*** Opening of INPUT DATA ***

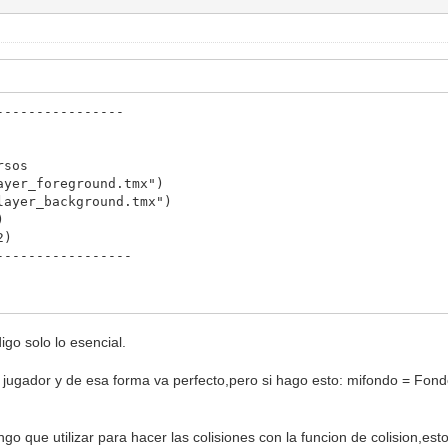
----------------
sos
er_foreground.tmx")
yer_background.tmx")
)
2)
-----------------
sos
igo solo lo esencial.
e("hero")
 jugador y de esa forma va perfecto,pero si hago esto: mifondo = Fond
cos)
.x,self.y)
fromfile("hero.sqx")
onPack.sequences["seq_idle"]
go que utilizar para hacer las colisiones con la funcion de colision,est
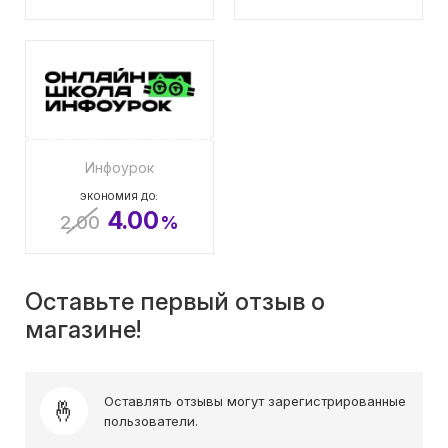
Инфоурок
ЭКОНОМИЯ ДО:
4.00
2.00
%
Оставьте первый отзыв о
магазине!
Оставлять отзывы могут зарегистрированные
пользователи.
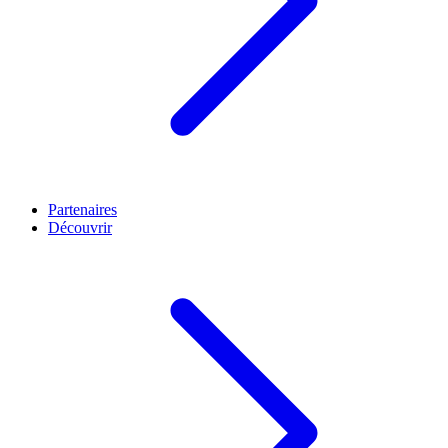
Partenaires
Découvrir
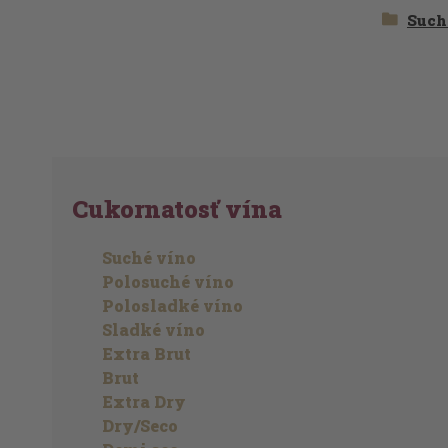
Such
Cukornatosť vína
Suché víno
Polosuché víno
Polosladké víno
Sladké víno
Extra Brut
Brut
Extra Dry
Dry/Seco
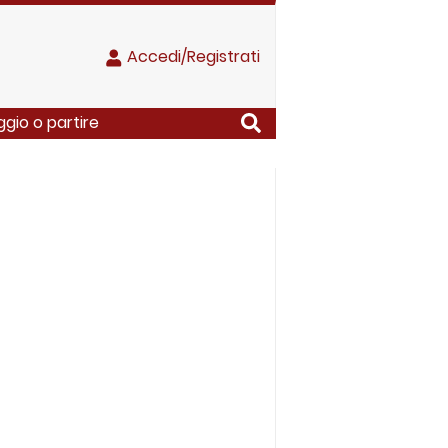
Accedi/Registrati
ggio o partire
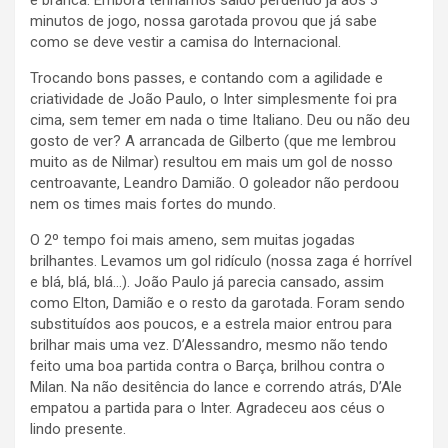
e branca. Embora tenhamos saído perdendo já aos 3
minutos de jogo, nossa garotada provou que já sabe
como se deve vestir a camisa do Internacional.
Trocando bons passes, e contando com a agilidade e
criatividade de João Paulo, o Inter simplesmente foi pra
cima, sem temer em nada o time Italiano. Deu ou não deu
gosto de ver? A arrancada de Gilberto (que me lembrou
muito as de Nilmar) resultou em mais um gol de nosso
centroavante, Leandro Damião. O goleador não perdoou
nem os times mais fortes do mundo.
O 2º tempo foi mais ameno, sem muitas jogadas
brilhantes. Levamos um gol ridículo (nossa zaga é horrível
e blá, blá, blá…). João Paulo já parecia cansado, assim
como Elton, Damião e o resto da garotada. Foram sendo
substituídos aos poucos, e a estrela maior entrou para
brilhar mais uma vez. D’Alessandro, mesmo não tendo
feito uma boa partida contra o Barça, brilhou contra o
Milan. Na não desitência do lance e correndo atrás, D’Ale
empatou a partida para o Inter. Agradeceu aos céus o
lindo presente.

*** Close of INPUT DATA ***

= WHAT YOU ARE ASKED TO DO =
Could you print the listing above exactly, without the pictures?

= SOLUTION BELOW =
----------------
sos
er_foreground.tmx")
yer_background.tmx")
)
2)
-----------------
sos
igo solo lo esencial.
e("hero")
 jugador y de esa forma va perfecto,pero si hago esto: mifondo = Fond
cos)
.x,self.y)
fromfile("hero.sqx")
onPack.sequences["seq_idle"]
go que utilizar para hacer las colisiones con la funcion de colision,est
Инфоурок
ЭКОНОМИЯ ДО:
4.00
2.00
%
Оставьте первый отзыв о
магазине!
Оставлять отзывы могут зарегистрированные
пользователи.
Partenaires
Découvrir
Such
Cukornatosť vína
Suché víno
Polosuché víno
Polosladké víno
Sladké víno
Extra Brut
Brut
Extra Dry
Dry/Seco
Accedi/Registrati
ggio o partire
e branca. Embora tenhamos saído perdendo já aos 3
minutos de jogo, nossa garotada provou que já sabe
como se deve vestir a camisa do Internacional.
Trocando bons passes, e contando com a agilidade e
criatividade de João Paulo, o Inter simplesmente foi pra
cima, sem temer em nada o time Italiano. Deu ou não deu
gosto de ver? A arrancada de Gilberto (que me lembrou
muito as de Nilmar) resultou em mais um gol de nosso
centroavante, Leandro Damião. O goleador não perdoou
nem os times mais fortes do mundo.
O 2º tempo foi mais ameno, sem muitas jogadas
brilhantes. Levamos um gol ridículo (nossa zaga é horrível
e blá, blá, blá…). João Paulo já parecia cansado, assim
como Elton, Damião e o resto da garotada. Foram sendo
substituídos aos poucos, e a estrela maior entrou para
brilhar mais uma vez. D’Alessandro, mesmo não tendo
feito uma boa partida contra o Barça, brilhou contra o
Milan. Na não desitência do lance e correndo atrás, D’Ale
empatou a partida para o Inter. Agradeceu aos céus o
lindo presente.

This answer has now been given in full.